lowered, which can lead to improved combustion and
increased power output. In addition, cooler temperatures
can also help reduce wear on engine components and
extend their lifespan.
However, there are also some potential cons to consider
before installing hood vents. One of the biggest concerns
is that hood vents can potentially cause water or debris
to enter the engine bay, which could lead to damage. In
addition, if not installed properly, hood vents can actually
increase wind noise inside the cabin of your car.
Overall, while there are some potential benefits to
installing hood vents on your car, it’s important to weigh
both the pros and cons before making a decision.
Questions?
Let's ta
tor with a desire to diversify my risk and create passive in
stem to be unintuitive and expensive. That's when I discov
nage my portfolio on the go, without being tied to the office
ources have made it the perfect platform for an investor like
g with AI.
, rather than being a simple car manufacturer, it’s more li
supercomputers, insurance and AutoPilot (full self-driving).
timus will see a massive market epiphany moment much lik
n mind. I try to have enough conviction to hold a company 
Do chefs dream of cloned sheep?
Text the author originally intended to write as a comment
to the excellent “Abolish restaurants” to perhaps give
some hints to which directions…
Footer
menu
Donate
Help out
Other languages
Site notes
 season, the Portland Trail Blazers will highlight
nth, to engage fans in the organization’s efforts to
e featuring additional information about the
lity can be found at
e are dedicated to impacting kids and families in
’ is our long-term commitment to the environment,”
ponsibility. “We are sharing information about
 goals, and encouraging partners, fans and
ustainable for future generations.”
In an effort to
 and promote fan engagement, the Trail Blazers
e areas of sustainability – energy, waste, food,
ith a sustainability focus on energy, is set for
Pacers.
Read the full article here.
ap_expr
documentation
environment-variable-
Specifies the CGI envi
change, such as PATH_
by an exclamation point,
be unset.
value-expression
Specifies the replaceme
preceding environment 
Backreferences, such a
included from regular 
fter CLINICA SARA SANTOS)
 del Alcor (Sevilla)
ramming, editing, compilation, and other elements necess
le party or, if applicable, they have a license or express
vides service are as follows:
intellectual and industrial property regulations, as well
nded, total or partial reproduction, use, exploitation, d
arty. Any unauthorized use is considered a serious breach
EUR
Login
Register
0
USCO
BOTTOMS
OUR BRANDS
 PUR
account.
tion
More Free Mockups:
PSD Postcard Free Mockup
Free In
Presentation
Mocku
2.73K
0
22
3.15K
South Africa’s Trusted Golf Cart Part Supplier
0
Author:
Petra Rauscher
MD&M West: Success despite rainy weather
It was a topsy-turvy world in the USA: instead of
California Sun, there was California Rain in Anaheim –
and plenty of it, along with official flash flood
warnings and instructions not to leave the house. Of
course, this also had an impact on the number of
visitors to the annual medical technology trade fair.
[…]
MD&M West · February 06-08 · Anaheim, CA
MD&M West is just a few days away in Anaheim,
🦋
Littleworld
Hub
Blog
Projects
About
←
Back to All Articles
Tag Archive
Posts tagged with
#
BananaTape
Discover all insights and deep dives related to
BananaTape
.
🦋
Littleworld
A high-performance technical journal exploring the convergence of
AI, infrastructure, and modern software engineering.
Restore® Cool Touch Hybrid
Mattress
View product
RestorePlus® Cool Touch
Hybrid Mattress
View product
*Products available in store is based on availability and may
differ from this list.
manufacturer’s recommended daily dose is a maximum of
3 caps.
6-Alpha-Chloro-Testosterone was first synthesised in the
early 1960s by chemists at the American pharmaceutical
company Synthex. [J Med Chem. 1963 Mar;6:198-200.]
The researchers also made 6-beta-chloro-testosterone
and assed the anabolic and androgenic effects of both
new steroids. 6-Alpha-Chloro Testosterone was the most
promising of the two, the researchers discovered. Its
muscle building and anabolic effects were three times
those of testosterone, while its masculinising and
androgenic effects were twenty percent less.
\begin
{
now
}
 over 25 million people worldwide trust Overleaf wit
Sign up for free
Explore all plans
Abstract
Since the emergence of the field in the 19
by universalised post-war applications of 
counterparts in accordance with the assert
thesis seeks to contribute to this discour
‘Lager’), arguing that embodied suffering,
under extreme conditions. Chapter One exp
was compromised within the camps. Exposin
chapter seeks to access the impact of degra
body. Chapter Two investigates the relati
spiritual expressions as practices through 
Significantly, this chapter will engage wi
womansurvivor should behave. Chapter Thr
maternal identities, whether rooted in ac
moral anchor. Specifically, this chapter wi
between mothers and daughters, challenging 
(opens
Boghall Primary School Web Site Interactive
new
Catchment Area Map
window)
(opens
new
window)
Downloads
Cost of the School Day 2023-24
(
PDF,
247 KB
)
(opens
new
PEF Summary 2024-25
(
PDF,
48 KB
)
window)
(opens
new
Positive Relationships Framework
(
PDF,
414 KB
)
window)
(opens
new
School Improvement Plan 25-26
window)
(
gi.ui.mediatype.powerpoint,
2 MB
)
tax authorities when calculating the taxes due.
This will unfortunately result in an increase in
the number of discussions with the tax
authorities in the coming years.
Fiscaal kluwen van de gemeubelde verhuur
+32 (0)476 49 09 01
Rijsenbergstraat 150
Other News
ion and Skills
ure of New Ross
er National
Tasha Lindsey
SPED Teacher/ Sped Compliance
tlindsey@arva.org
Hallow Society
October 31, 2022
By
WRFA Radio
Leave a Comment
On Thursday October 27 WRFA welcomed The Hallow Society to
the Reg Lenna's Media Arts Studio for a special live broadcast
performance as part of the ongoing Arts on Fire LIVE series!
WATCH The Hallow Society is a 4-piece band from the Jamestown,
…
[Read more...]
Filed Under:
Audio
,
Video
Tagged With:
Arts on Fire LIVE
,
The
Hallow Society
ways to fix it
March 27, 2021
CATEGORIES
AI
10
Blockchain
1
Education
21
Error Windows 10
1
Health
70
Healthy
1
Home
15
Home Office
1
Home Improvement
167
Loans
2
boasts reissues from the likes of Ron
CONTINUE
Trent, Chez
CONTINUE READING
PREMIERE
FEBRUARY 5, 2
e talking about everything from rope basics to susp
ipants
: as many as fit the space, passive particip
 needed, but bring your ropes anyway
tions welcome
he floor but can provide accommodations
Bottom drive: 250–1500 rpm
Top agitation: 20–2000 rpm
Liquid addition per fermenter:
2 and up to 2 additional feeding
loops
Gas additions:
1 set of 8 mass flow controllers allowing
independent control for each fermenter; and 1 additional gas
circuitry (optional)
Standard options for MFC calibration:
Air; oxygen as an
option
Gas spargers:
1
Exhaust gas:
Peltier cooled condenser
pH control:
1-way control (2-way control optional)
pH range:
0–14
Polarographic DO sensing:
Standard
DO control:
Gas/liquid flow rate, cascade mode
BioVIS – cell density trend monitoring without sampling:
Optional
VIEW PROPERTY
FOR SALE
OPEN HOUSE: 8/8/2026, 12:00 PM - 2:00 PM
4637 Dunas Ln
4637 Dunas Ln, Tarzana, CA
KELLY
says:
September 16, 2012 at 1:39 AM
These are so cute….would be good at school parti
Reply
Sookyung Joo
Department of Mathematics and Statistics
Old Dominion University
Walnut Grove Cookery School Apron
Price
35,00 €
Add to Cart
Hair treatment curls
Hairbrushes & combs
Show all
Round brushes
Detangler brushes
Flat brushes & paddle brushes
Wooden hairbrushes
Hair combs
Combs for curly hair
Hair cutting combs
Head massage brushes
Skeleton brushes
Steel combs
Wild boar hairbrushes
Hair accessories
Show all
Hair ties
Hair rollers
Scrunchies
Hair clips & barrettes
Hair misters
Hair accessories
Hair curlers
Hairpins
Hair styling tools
_ _ _ _
__Exercise requirements__: Repeat everything in the listing above exactly.

__The completed task__:
lowered, which can lead to improved combustion and
increased power output. In addition, cooler temperatures
can also help reduce wear on engine components and
extend their lifespan.
However, there are also some potential cons to consider
before installing hood vents. One of the biggest concerns
is that hood vents can potentially cause water or debris
to enter the engine bay, which could lead to damage. In
addition, if not installed properly, hood vents can actually
increase wind noise inside the cabin of your car.
Overall, while there are some potential benefits to
installing hood vents on your car, it’s important to weigh
both the pros and cons before making a decision.
Questions?
Let's ta
tor with a desire to diversify my risk and create passive in
stem to be unintuitive and expensive. That's when I discov
nage my portfolio on the go, without being tied to the office
ources have made it the perfect platform for an investor like
g with AI.
, rather than being a simple car manufacturer, it’s more li
supercomputers, insurance and AutoPilot (full self-driving).
timus will see a massive market epiphany moment much lik
n mind. I try to have enough conviction to hold a company 
Do chefs dream of cloned sheep?
Text the author originally intended to write as a comment
to the excellent “Abolish restaurants” to perhaps give
some hints to which directions…
Footer
menu
Donate
Help out
Other languages
Site notes
 season, the Portland Trail Blazers will highlight
nth, to engage fans in the organization’s efforts to
e featuring additional information about the
lity can be found at
e are dedicated to impacting kids and families in
’ is our long-term commitment to the environment,”
ponsibility. “We are sharing information about
 goals, and encouraging partners, fans and
ustainable for future generations.”
In an effort to
 and promote fan engagement, the Trail Blazers
e areas of sustainability – energy, waste, food,
ith a sustainability focus on energy, is set for
Pacers.
Read the full article here.
ap_expr
documentation
environment-variable-
Specifies the CGI envi
change, such as PATH_
by an exclamation point,
be unset.
value-expression
Specifies the replaceme
preceding environment 
Backreferences, such a
included from regular 
fter CLINICA SARA SANTOS)
 del Alcor (Sevilla)
ramming, editing, compilation, and other elements necess
le party or, if applicable, they have a license or express
vides service are as follows:
intellectual and industrial property regulations, as well
nded, total or partial reproduction, use, exploitation, d
arty. Any unauthorized use is considered a serious breach
EUR
Login
Register
0
USCO
BOTTOMS
OUR BRANDS
 PUR
account.
tion
More Free Mockups:
PSD Postcard Free Mockup
Free In
Presentation
Mocku
2.73K
0
22
3.15K
South Africa’s Trusted Golf Cart Part Supplier
0
Author:
Petra Rauscher
MD&M West: Success despite rainy weather
It was a topsy-turvy world in the USA: instead of
California Sun, there was California Rain in Anaheim –
and plenty of it, along with official flash flood
warnings and instructions not to leave the house. Of
course, this also had an impact on the number of
visitors to the annual medical technology trade fair.
[…]
MD&M West · February 06-08 · Anaheim, CA
MD&M West is just a few days away in Anaheim,
🦋
Littleworld
Hub
Blog
Projects
About
←
Back to All Articles
Tag Archive
Posts tagged with
#
BananaTape
Discover all insights and deep dives related to
BananaTape
.
🦋
Littleworld
A high-performance technical journal exploring the convergence of
AI, infrastructure, and modern software engineering.
Restore® Cool Touch Hybrid
Mattress
View product
RestorePlus® Cool Touch
Hybrid Mattress
View product
*Products available in store is based on availability and may
differ from this list.
manufacturer’s recommended daily dose is a maximum of
3 caps.
6-Alpha-Chloro-Testosterone was first synthesised in the
early 1960s by chemists at the American pharmaceutical
company Synthex. [J Med Chem. 1963 Mar;6:198-200.]
The researchers also made 6-beta-chloro-testosterone
and assed the anabolic and androgenic effects of both
new steroids. 6-Alpha-Chloro Testosterone was the most
promising of the two, the researchers discovered. Its
muscle building and anabolic effects were three times
those of testosterone, while its masculinising and
androgenic effects were twenty percent less.
\begin
{
now
}
 over 25 million people worldwide trust Overleaf wit
Sign up for free
Explore all plans
Abstract
Since the emergence of the field in the 19
by universalised post-war applications of 
counterparts in accordance with the assert
thesis seeks to contribute to this discour
‘Lager’), arguing that embodied suffering,
under extreme conditions. Chapter One exp
was compromised within the camps. Exposin
chapter seeks to access the impact of degra
body. Chapter Two investigates the relati
spiritual expressions as practices through 
Significantly, this chapter will engage wi
womansurvivor should behave. Chapter Thr
maternal identities, whether rooted in ac
moral anchor. Specifically, this chapter wi
between mothers and daughters, challenging 
(opens
Boghall Primary School Web Site Interactive
new
Catchment Area Map
window)
(opens
new
window)
Downloads
Cost of the School Day 2023-24
(
PDF,
247 KB
)
(opens
new
PEF Summary 2024-25
(
PDF,
48 KB
)
window)
(opens
new
Positive Relationships Framework
(
PDF,
414 KB
)
window)
(opens
new
School Improvement Plan 25-26
window)
(
gi.ui.mediatype.powerpoint,
2 MB
)
tax authorities when calculating the taxes due.
This will unfortunately result in an increase in
the number of discussions with the tax
authorities in the coming years.
Fiscaal kluwen van de gemeubelde verhuur
+32 (0)476 49 09 01
Rijsenbergstraat 150
Other News
ion and Skills
ure of New Ross
er National
Tasha Lindsey
SPED Teacher/ Sped Compliance
tlindsey@arva.org
Hallow Society
October 31, 2022
By
WRFA Radio
Leave a Comment
On Thursday October 27 WRFA welcomed The Hallow Society to
the Reg Lenna's Media Arts Studio for a special live broadcast
performance as part of the ongoing Arts on Fire LIVE series!
WATCH The Hallow Society is a 4-piece band from the Jamestown,
…
[Read more...]
Filed Under:
Audio
,
Video
Tagged With:
Arts on Fire LIVE
,
The
Hallow Society
ways to fix it
March 27, 2021
CATEGORIES
AI
10
Blockchain
1
Education
21
Error Windows 10
1
Health
70
Healthy
1
Home
15
Home Office
1
Home Improvement
167
Loans
2
boasts reissues from the likes of Ron
CONTINUE
Trent, Chez
CONTINUE READING
PREMIERE
FEBRUARY 5, 2
e talking about everything from rope basics to susp
ipants
: as many as fit the space, passive particip
 needed, but bring your ropes anyway
tions welcome
he floor but can provide accommodations
Bottom drive: 250–1500 rpm
Top agitation: 20–2000 rpm
Liquid addition per fermenter:
2 and up to 2 additional feeding
loops
Gas additions:
1 set of 8 mass flow controllers allowing
independent control for each fermenter; and 1 additional gas
circuitry (optional)
Standard options for MFC calibration:
Air; oxygen as an
option
Gas spargers:
1
Exhaust gas:
Peltier cooled condenser
pH control:
1-way control (2-way control optional)
pH range:
0–14
Polarographic DO sensing:
Standard
DO control:
Gas/liquid flow rate, cascade mode
BioVIS – cell density trend monitoring without sampling:
Optional
VIEW PROPERTY
FOR SALE
OPEN HOUSE: 8/8/2026, 12:00 PM - 2:00 PM
4637 Dunas Ln
4637 Dunas Ln, Tarzana, CA
KELLY
says:
September 16, 2012 at 1:39 AM
These are so cute….would be good at school parti
Reply
Sookyung Joo
Department of Mathematics and Statistics
Old Dominion University
Walnut Grove Cookery School Apron
Price
35,00 €
Add to Cart
Hair treatment curls
Hairbrushes & combs
Show all
Round brushes
Detangler brushes
Flat brushes & paddle brushes
Wooden hairbrushes
Hair combs
Combs for curly hair
Hair cutting combs
Head massage brushes
Skeleton brushes
Steel combs
Wild boar hairbrushes
Hair accessories
Show all
Hair ties
Hair rollers
Scrunchies
Hair clips & barrettes
Hair misters
Hair accessories
Hair curlers
Hairpins
Hair styling tools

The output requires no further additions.